Anyway, check out the following piece. It looks like Johannes is correct, and we are a nation of whores. Well at least 40 percent of us are. God Bless the Whores.

Hooray for Larry Flynt?

washingtonpost.com

By Howard Kurtz
Washington Post Staff Writer
Monday, January 25, 1999; Page C01

In ordinary times, one might expect the public to take a dim view of a flamboyant pornographer paying six-figure sums for sexual dirt on prominent politicians.

These are clearly not ordinary times.

In a Washington Post survey, four in 10 of those questioned said they approved of what Larry Flynt is doing in revealing extramarital affairs by Republicans. Fifty-seven percent said they disapproved of the Hustler publisher's efforts.

As for the role of the press, nearly half -- 46 percent -- said that news organizations should report the names of members of Congress who are found by Flynt to have had affairs. Fifty-two percent said they should not.

The findings are striking because many Americans often accuse the press of unfairly invading the privacy of public officials, and are often suspicious of those who pay for salacious information. But the Clinton scandal has been so polarizing that the usual knee-jerk responses appear to be scrambled by feelings about the impeachment process.

Respondents were told that Flynt "has revealed the names of some Republicans in Congress who have had extramarital affairs, saying they deserve such scrutiny because of their investigation of President Clinton's conduct in the Lewinsky matter. Do you approve or disapprove of what Flynt is doing?"

The demographic breakdown is interesting. Women disapproved of Flynt's conduct by an almost 2-to-1 margin, 64 percent to 34 percent. But men were almost evenly split, with 48 percent approving and 50 percent disapproving. Age is also a factor; seven in 10 of those over 50 were disapproving of Flynt's campaign.

More predictably, those surveyed divided along partisan lines. Democrats narrowly approved of Flynt's approach, 51 percent to 46 percent. Republicans disapproved by a whopping 76 percent to 22 percent. Similarly, 56 percent of the Democrats said the press should publish the names of those accused of adultery, while 65 percent of the Republicans disagreed. (The survey of 1,010 people was conducted Jan. 15-19, with a margin of error of plus or minus 3 percentage points.)

Some of those rooting for Flynt are passionately in his corner, if a recent stream of letters and e-mails to a Post reporter is any indication.

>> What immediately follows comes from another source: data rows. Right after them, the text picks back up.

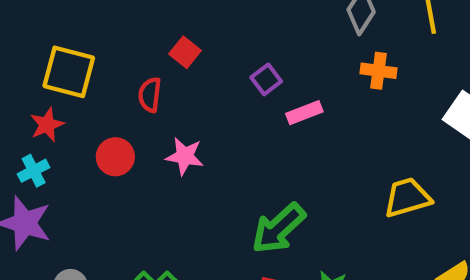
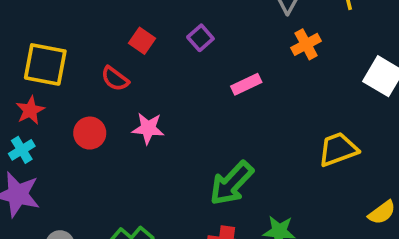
orange cross: (379, 71) -> (306, 44), turned -32
purple square: (266, 79) -> (200, 38), moved
red semicircle: (150, 95) -> (115, 79), turned -56

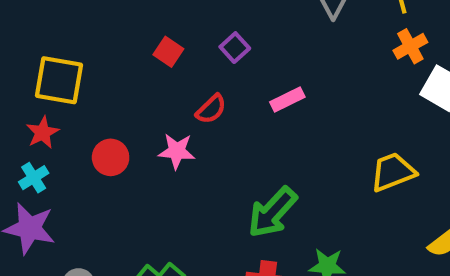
orange cross: (306, 44) -> (410, 46), moved
red semicircle: (115, 79) -> (211, 109), moved, turned -80

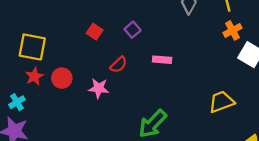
pink rectangle: (287, 99) -> (162, 60), turned 30
red star: (43, 133) -> (34, 76), moved
red circle: (111, 157) -> (62, 78), moved

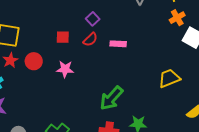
red square: (95, 32) -> (63, 37), moved, turned -32
red semicircle: (119, 65) -> (90, 39), moved

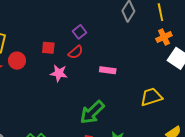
pink rectangle: (118, 44) -> (108, 70), moved
red circle: (34, 61) -> (17, 61), moved
pink star: (65, 69) -> (59, 73), moved

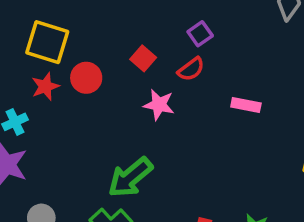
red square: (48, 48) -> (143, 58), turned 32
green arrow: (92, 112) -> (130, 177), moved

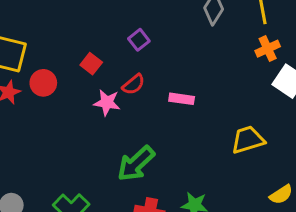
red semicircle: (191, 69) -> (133, 84), moved
green arrow: (130, 177) -> (136, 164), moved

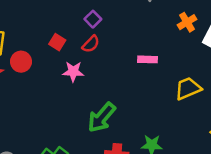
orange cross: (268, 49) -> (187, 22), moved
red semicircle: (133, 84) -> (91, 44), moved
pink rectangle: (182, 99) -> (148, 59), moved

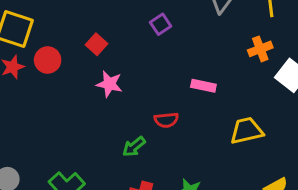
purple square: (93, 19) -> (161, 24), moved
red semicircle: (91, 44) -> (166, 120), moved, turned 30
green arrow: (102, 117) -> (134, 147), size x0.6

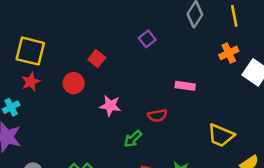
red circle: (48, 60) -> (74, 83), moved
pink star: (109, 84) -> (110, 106), moved
yellow trapezoid: (247, 131) -> (221, 135), moved, turned -140

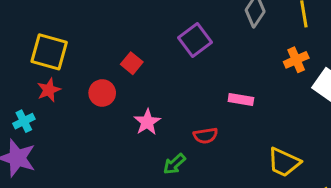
purple square: (147, 39) -> (195, 40), size x1.5
pink star: (110, 106) -> (147, 122), turned 30

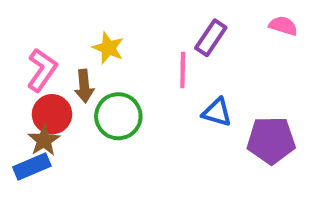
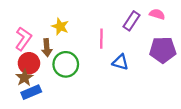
purple rectangle: (211, 38) -> (131, 21), moved
purple pentagon: (271, 140) -> (163, 50), moved
blue rectangle: (32, 166) -> (31, 92), moved

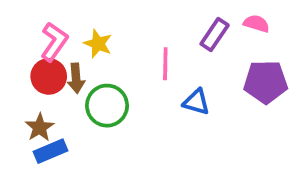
pink L-shape: (23, 39) -> (54, 42), moved
red circle: (29, 63) -> (49, 76), moved

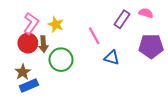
pink line: (165, 64) -> (94, 36), turned -30

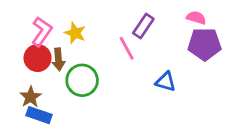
purple rectangle: (122, 19) -> (143, 26), moved
purple pentagon: (151, 46) -> (205, 44), moved
blue triangle: (112, 58) -> (166, 82), moved
blue rectangle: (29, 86) -> (39, 115), turned 42

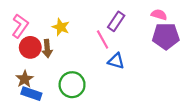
pink L-shape: (42, 32) -> (20, 26), moved
green circle: (82, 80) -> (72, 85), moved
blue triangle: (166, 82) -> (116, 61), moved

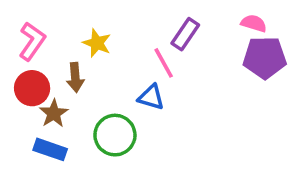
red circle: (30, 47) -> (32, 88), moved
blue triangle: (116, 61) -> (151, 97), moved
brown star: (25, 79) -> (54, 113), moved

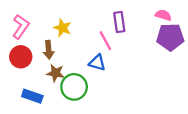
purple rectangle: (185, 34) -> (119, 22), turned -42
brown star: (54, 113) -> (56, 73), moved, turned -30

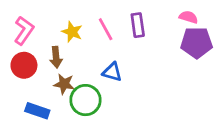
pink line: (105, 41) -> (106, 29), moved

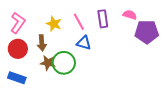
pink semicircle: (188, 17) -> (130, 15), moved
blue triangle: (112, 72) -> (84, 43), moved
green circle: (85, 100) -> (64, 63), moved
blue rectangle: (37, 111) -> (17, 78), moved

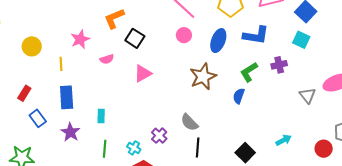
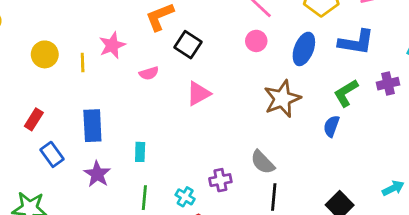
yellow line: (61, 64) -> (83, 63), moved
purple cross: (159, 136) -> (220, 180), turned 35

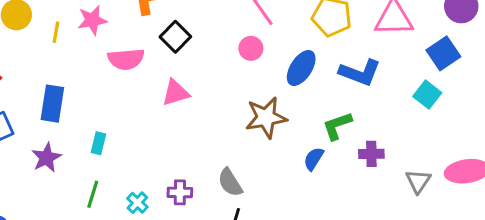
pink semicircle: (149, 73) -> (126, 59), size x1.6
purple cross: (388, 84) -> (371, 154), moved

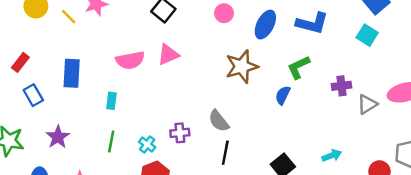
yellow line: (56, 32) -> (69, 17), turned -49
pink semicircle: (126, 59) -> (130, 60), moved
purple cross: (371, 154) -> (341, 86), moved
purple star: (46, 158) -> (58, 137), moved
gray triangle: (418, 181) -> (367, 104), turned 30

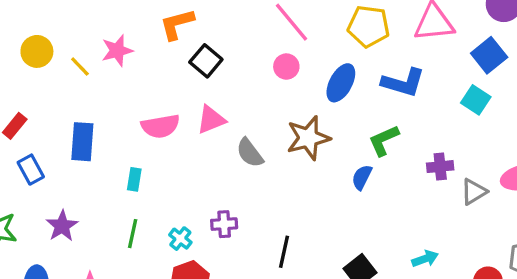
gray semicircle: (219, 121) -> (250, 153), moved

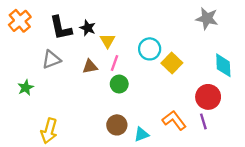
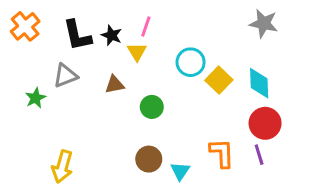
pink line: (115, 63) -> (146, 26), moved
cyan diamond: (223, 65) -> (259, 83), moved
green star: (26, 88) -> (36, 98), moved
orange L-shape: (174, 120) -> (222, 153), turned 35
cyan triangle: (141, 134) -> (180, 171), turned -35

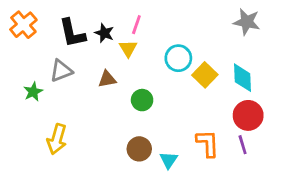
yellow arrow: (62, 167) -> (57, 139), moved

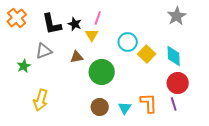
gray star: (247, 22) -> (177, 16), turned 30
green circle: (142, 100) -> (102, 72), size x1.6
cyan triangle: (169, 160) -> (125, 108), moved

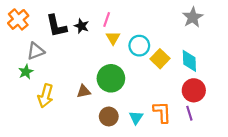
yellow triangle: (92, 35) -> (113, 38), moved
gray triangle: (44, 51) -> (36, 51), moved
brown triangle: (77, 57) -> (84, 91), moved
yellow arrow: (41, 100) -> (45, 96), moved

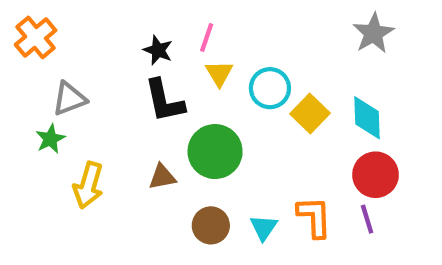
black L-shape: (56, 26) -> (164, 101), moved

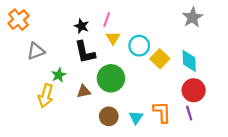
green star: (50, 139) -> (59, 75), moved

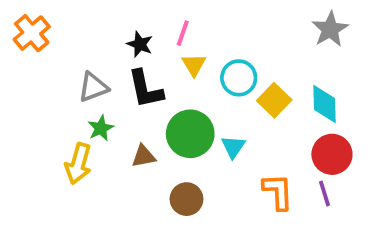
gray triangle: (36, 51) -> (93, 87), moved
cyan triangle: (136, 117) -> (233, 147), moved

"Hooray for him!! I am so glad he is exposing the hypocrisy of the Republicans!" wrote a Woodland, Calif., woman.

"He is doing the job the mainstream media should be doing -- exposing the hypocrisy of elected officials. . . . Thank God for Larry Flynt," said Leeor Bar-Haim of Washington.

"Without his tactics we may not know about the antics of the arrogant congressmen passing judgment on others," said Bob Cosby of Fort Worth.

"As Larry Flynt has just proven, who amongst us is clean enough to cast stones or judge the color of a rival party's laundry?" said Guillermo Ruggiero of North Providence, R.I.

Republican National Committee spokesman Clifford May called the poll findings "disturbing," saying that Flynt "is trying to intimidate members of Congress, to get them to change their vote on an investigation, by threatening to embarrass them if they speak their mind." He accused journalists of "a striking deterioration in standards from the time the press didn't want to cover the Gennifer Flowers story because it was published in a tabloid newspaper."

At the very least, Flynt has seized the limelight. In a Pew Research Center poll, 48 percent could name Flynt as the publisher paying for information on infidelities by members of Congress -- compared with 19 percent who could name Chief Justice William Rehnquist as the man presiding over the Senate impeachment trial.